American lawyer and professor

Richard Briffault is an American legal scholar. He is the Joseph P. Chamberlain Professor of Legislation at Columbia Law School. From 2014 to 2020, he served as Chairman of the New York City Conflicts of Interest Board. His specialties are constitutional law, government regulation, and election law.

== Biography ==
Briffault earned a bachelor's degree from Columbia University in 1974. During his undergraduate studies, Briffault served as Managing Editor of the Columbia Daily Spectator in 1973. He graduated from Harvard Law School in 1977.

Briffault subsequently clerked for Judge Shirley Hufstedler of the 9th Circuit Court of Appeals, worked for New York Governor Hugh Carey as assistant counsel, and worked for the law firm Paul, Weiss, Rifkind, Wharton & Garrison as an associate. Briffault began teaching at Columbia Law School in 1983, and was later named the Joseph P. Chamberlain Professor of Legislation. His specialties are constitutional law, government regulation, and election law.

He has been the reporter for the American Law Institute's Principles of Government Ethics project, and, was named to Governor Andrew M. Cuomo’s Commission to Investigate Public Corruption, the Moreland Commission, which probes systemic public corruption and the appearance of such corruption in state government, political campaigns, and elections.

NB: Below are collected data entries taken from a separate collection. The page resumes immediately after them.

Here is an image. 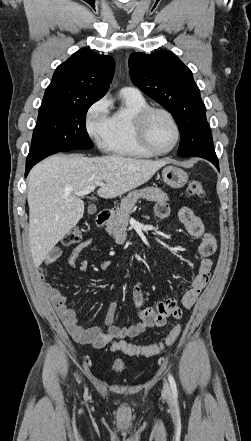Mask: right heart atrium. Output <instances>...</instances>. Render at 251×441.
I'll list each match as a JSON object with an SVG mask.
<instances>
[{
	"instance_id": "obj_1",
	"label": "right heart atrium",
	"mask_w": 251,
	"mask_h": 441,
	"mask_svg": "<svg viewBox=\"0 0 251 441\" xmlns=\"http://www.w3.org/2000/svg\"><path fill=\"white\" fill-rule=\"evenodd\" d=\"M109 102L103 97L95 101L85 115V129L89 137L100 148H105L109 127Z\"/></svg>"
}]
</instances>
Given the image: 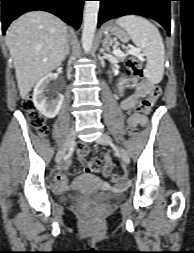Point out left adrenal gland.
I'll use <instances>...</instances> for the list:
<instances>
[{"mask_svg": "<svg viewBox=\"0 0 194 253\" xmlns=\"http://www.w3.org/2000/svg\"><path fill=\"white\" fill-rule=\"evenodd\" d=\"M102 47L105 51H107L108 53H110V36L107 35L104 40H103V43H102Z\"/></svg>", "mask_w": 194, "mask_h": 253, "instance_id": "left-adrenal-gland-1", "label": "left adrenal gland"}]
</instances>
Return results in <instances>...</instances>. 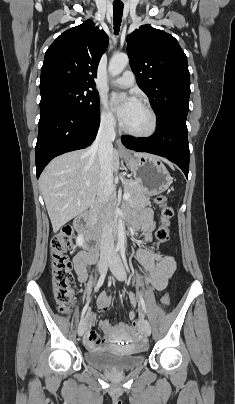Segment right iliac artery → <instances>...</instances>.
Instances as JSON below:
<instances>
[{
  "instance_id": "right-iliac-artery-1",
  "label": "right iliac artery",
  "mask_w": 235,
  "mask_h": 404,
  "mask_svg": "<svg viewBox=\"0 0 235 404\" xmlns=\"http://www.w3.org/2000/svg\"><path fill=\"white\" fill-rule=\"evenodd\" d=\"M118 251H119V247H116L114 253L116 254ZM106 274H107V270H105V271L101 274V277L99 278L98 283H97V285H96V287H95V292L98 291V289L102 286V284H103V282H104V279H105V277H106ZM89 303H90V299L87 301L86 305H85L84 308H83V311H82V314H81V321H82L83 318L85 317V314H86V311H87V309H88Z\"/></svg>"
}]
</instances>
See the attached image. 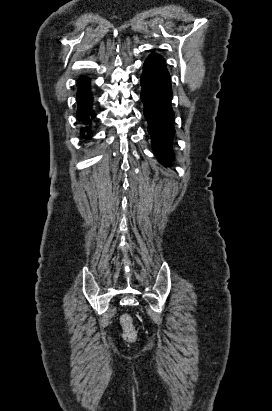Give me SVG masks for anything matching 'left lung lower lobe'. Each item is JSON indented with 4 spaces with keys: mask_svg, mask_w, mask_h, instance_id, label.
I'll list each match as a JSON object with an SVG mask.
<instances>
[{
    "mask_svg": "<svg viewBox=\"0 0 272 411\" xmlns=\"http://www.w3.org/2000/svg\"><path fill=\"white\" fill-rule=\"evenodd\" d=\"M141 100L148 121L152 148L158 159L168 165L174 158L172 140L174 112L171 107L172 89L164 58L152 53L145 61L140 79Z\"/></svg>",
    "mask_w": 272,
    "mask_h": 411,
    "instance_id": "1",
    "label": "left lung lower lobe"
}]
</instances>
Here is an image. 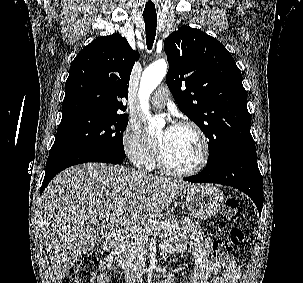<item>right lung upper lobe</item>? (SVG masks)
I'll return each mask as SVG.
<instances>
[{"label": "right lung upper lobe", "instance_id": "obj_1", "mask_svg": "<svg viewBox=\"0 0 303 283\" xmlns=\"http://www.w3.org/2000/svg\"><path fill=\"white\" fill-rule=\"evenodd\" d=\"M138 58L139 53L118 34L92 41L71 63L62 117L81 112L121 115L120 111L126 109L130 74Z\"/></svg>", "mask_w": 303, "mask_h": 283}]
</instances>
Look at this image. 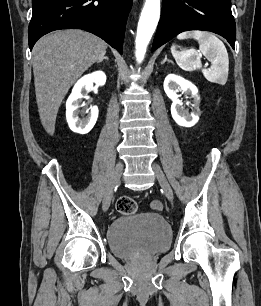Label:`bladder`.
Here are the masks:
<instances>
[{"label":"bladder","instance_id":"bladder-1","mask_svg":"<svg viewBox=\"0 0 261 306\" xmlns=\"http://www.w3.org/2000/svg\"><path fill=\"white\" fill-rule=\"evenodd\" d=\"M110 251L117 257L132 259L167 251L172 242L168 222L156 213H140L115 219L107 229Z\"/></svg>","mask_w":261,"mask_h":306}]
</instances>
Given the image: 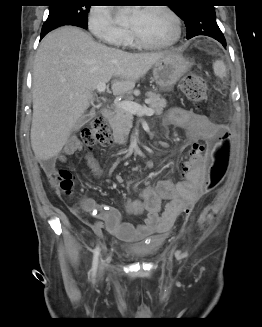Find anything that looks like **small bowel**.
I'll use <instances>...</instances> for the list:
<instances>
[{"instance_id": "c3829d8e", "label": "small bowel", "mask_w": 262, "mask_h": 327, "mask_svg": "<svg viewBox=\"0 0 262 327\" xmlns=\"http://www.w3.org/2000/svg\"><path fill=\"white\" fill-rule=\"evenodd\" d=\"M170 124L185 129L193 140L212 142V136L217 135L219 124L212 122L205 114L183 108H173L169 113ZM77 138L73 137L64 147L60 161L64 162L68 155L80 149ZM186 159H174L177 170H182L185 177L182 181L174 182L164 179L155 186L145 187L141 192V199L129 201L127 210L134 215L146 213L144 221L138 225L121 220L119 211L111 206L98 204L93 199L83 197L80 201L81 209L96 218L95 221L83 219L96 234L105 228L108 233L120 240L134 241L142 239L152 233H165L173 225L180 211L186 206L187 200L196 203L208 189H205V169L199 160H208V153H186ZM86 162L95 178L102 176V169L97 160L88 153ZM52 166H46L50 172ZM166 200L162 211V202Z\"/></svg>"}]
</instances>
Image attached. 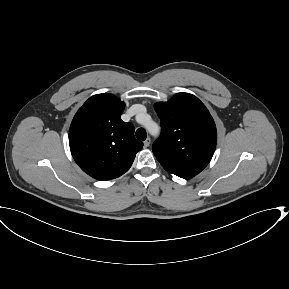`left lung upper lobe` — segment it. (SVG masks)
<instances>
[{
	"instance_id": "obj_1",
	"label": "left lung upper lobe",
	"mask_w": 289,
	"mask_h": 289,
	"mask_svg": "<svg viewBox=\"0 0 289 289\" xmlns=\"http://www.w3.org/2000/svg\"><path fill=\"white\" fill-rule=\"evenodd\" d=\"M161 135L152 150L163 168L190 179L210 162L216 147L217 131L205 105L194 95L177 93L155 105Z\"/></svg>"
}]
</instances>
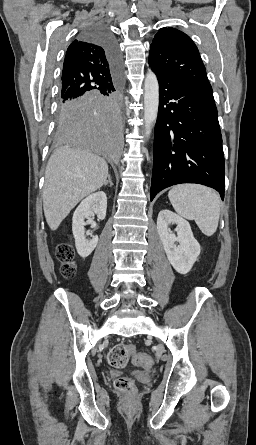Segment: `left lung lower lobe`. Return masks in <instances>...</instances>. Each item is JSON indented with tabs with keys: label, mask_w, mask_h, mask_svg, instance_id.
<instances>
[{
	"label": "left lung lower lobe",
	"mask_w": 256,
	"mask_h": 445,
	"mask_svg": "<svg viewBox=\"0 0 256 445\" xmlns=\"http://www.w3.org/2000/svg\"><path fill=\"white\" fill-rule=\"evenodd\" d=\"M156 75L160 102L154 131L150 200L159 191L180 183L212 187L223 199L224 154L212 92L176 76Z\"/></svg>",
	"instance_id": "0a47b994"
}]
</instances>
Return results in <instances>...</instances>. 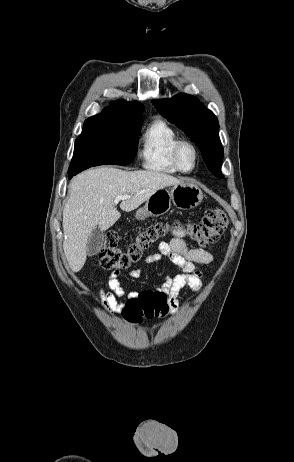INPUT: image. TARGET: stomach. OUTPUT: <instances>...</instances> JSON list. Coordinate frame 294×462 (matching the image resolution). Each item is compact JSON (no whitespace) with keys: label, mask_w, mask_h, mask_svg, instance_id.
<instances>
[{"label":"stomach","mask_w":294,"mask_h":462,"mask_svg":"<svg viewBox=\"0 0 294 462\" xmlns=\"http://www.w3.org/2000/svg\"><path fill=\"white\" fill-rule=\"evenodd\" d=\"M203 199L199 187L191 183H180L168 189H159L146 201L135 214L137 220H145L150 216H160L168 212L173 204L178 209L190 210L197 207Z\"/></svg>","instance_id":"obj_1"}]
</instances>
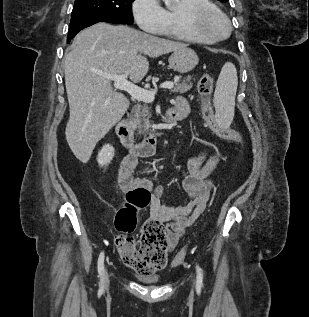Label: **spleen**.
Here are the masks:
<instances>
[{"label":"spleen","instance_id":"spleen-1","mask_svg":"<svg viewBox=\"0 0 309 317\" xmlns=\"http://www.w3.org/2000/svg\"><path fill=\"white\" fill-rule=\"evenodd\" d=\"M237 86L236 67L227 62L219 74L214 93L215 117L221 127H228L233 121Z\"/></svg>","mask_w":309,"mask_h":317}]
</instances>
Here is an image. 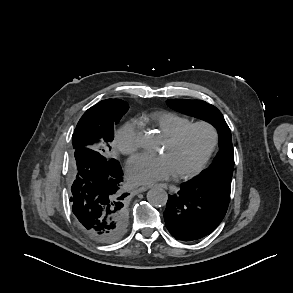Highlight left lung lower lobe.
Wrapping results in <instances>:
<instances>
[{
    "instance_id": "0a47b994",
    "label": "left lung lower lobe",
    "mask_w": 293,
    "mask_h": 293,
    "mask_svg": "<svg viewBox=\"0 0 293 293\" xmlns=\"http://www.w3.org/2000/svg\"><path fill=\"white\" fill-rule=\"evenodd\" d=\"M231 180L195 178L169 195L164 212L168 231L177 240L193 241L211 233L223 220L230 201Z\"/></svg>"
}]
</instances>
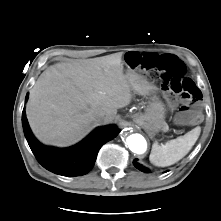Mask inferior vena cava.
Returning <instances> with one entry per match:
<instances>
[{
    "label": "inferior vena cava",
    "instance_id": "602c4592",
    "mask_svg": "<svg viewBox=\"0 0 221 221\" xmlns=\"http://www.w3.org/2000/svg\"><path fill=\"white\" fill-rule=\"evenodd\" d=\"M104 118H105V114L103 112H98L96 114L97 121L102 122L104 120Z\"/></svg>",
    "mask_w": 221,
    "mask_h": 221
}]
</instances>
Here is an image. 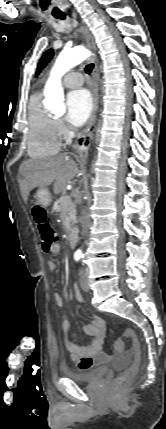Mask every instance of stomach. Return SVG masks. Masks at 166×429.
Wrapping results in <instances>:
<instances>
[{"mask_svg": "<svg viewBox=\"0 0 166 429\" xmlns=\"http://www.w3.org/2000/svg\"><path fill=\"white\" fill-rule=\"evenodd\" d=\"M35 200L37 204L46 208L51 204V201H52L51 193L47 188H39L35 194Z\"/></svg>", "mask_w": 166, "mask_h": 429, "instance_id": "obj_1", "label": "stomach"}]
</instances>
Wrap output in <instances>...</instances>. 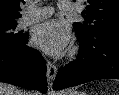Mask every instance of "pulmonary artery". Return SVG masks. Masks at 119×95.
<instances>
[{
	"label": "pulmonary artery",
	"instance_id": "obj_1",
	"mask_svg": "<svg viewBox=\"0 0 119 95\" xmlns=\"http://www.w3.org/2000/svg\"><path fill=\"white\" fill-rule=\"evenodd\" d=\"M69 1L60 0L58 2V8L61 11H69L71 9ZM53 13L51 7H29L23 18L21 19V25L26 26L34 22L43 20L49 17Z\"/></svg>",
	"mask_w": 119,
	"mask_h": 95
}]
</instances>
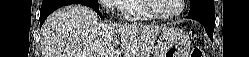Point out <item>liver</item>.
Here are the masks:
<instances>
[{"mask_svg":"<svg viewBox=\"0 0 249 57\" xmlns=\"http://www.w3.org/2000/svg\"><path fill=\"white\" fill-rule=\"evenodd\" d=\"M161 30L151 25L102 24L95 11L72 4L44 22L42 57H119L121 53L123 57H149Z\"/></svg>","mask_w":249,"mask_h":57,"instance_id":"obj_1","label":"liver"}]
</instances>
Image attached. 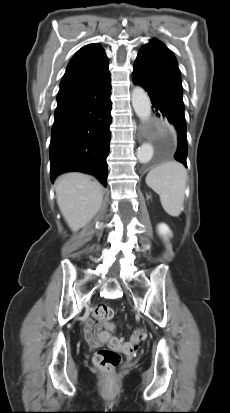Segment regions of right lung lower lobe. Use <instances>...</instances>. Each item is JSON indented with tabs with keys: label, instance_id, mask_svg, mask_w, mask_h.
Instances as JSON below:
<instances>
[{
	"label": "right lung lower lobe",
	"instance_id": "obj_1",
	"mask_svg": "<svg viewBox=\"0 0 230 413\" xmlns=\"http://www.w3.org/2000/svg\"><path fill=\"white\" fill-rule=\"evenodd\" d=\"M109 70L100 76L61 87L51 131V180L68 171L96 176L107 186L111 124Z\"/></svg>",
	"mask_w": 230,
	"mask_h": 413
}]
</instances>
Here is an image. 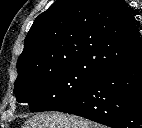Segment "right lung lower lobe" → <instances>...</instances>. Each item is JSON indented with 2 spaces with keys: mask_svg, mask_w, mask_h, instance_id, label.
Masks as SVG:
<instances>
[{
  "mask_svg": "<svg viewBox=\"0 0 142 128\" xmlns=\"http://www.w3.org/2000/svg\"><path fill=\"white\" fill-rule=\"evenodd\" d=\"M55 111L112 128H142V55L97 75L85 91Z\"/></svg>",
  "mask_w": 142,
  "mask_h": 128,
  "instance_id": "obj_1",
  "label": "right lung lower lobe"
}]
</instances>
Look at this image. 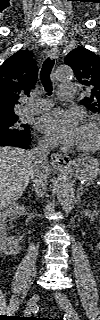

From 2014 to 2020, he served as Chairman of the New York City Conflicts of Interest Board. The Board is an enforcement agency that governs the ethical conduct of public employees. Mayor Bill de Blasio nominated Briffault for the post, and Briffault said: “I have spent my entire career working for a more ethical and honest government." He said in 2022: “The essence of [the Board] is making sure that public servants are serving the public and not serving their own interests or serving the interests of people associated with them. appearances also matter, in terms of public confidence in the integrity of their officials.”

== Personal life and family ==
He married Canadian economist Sherry Glied in 1993. Glied served as the Dean of New York University's Robert F. Wagner Graduate School of Public Service until 2025.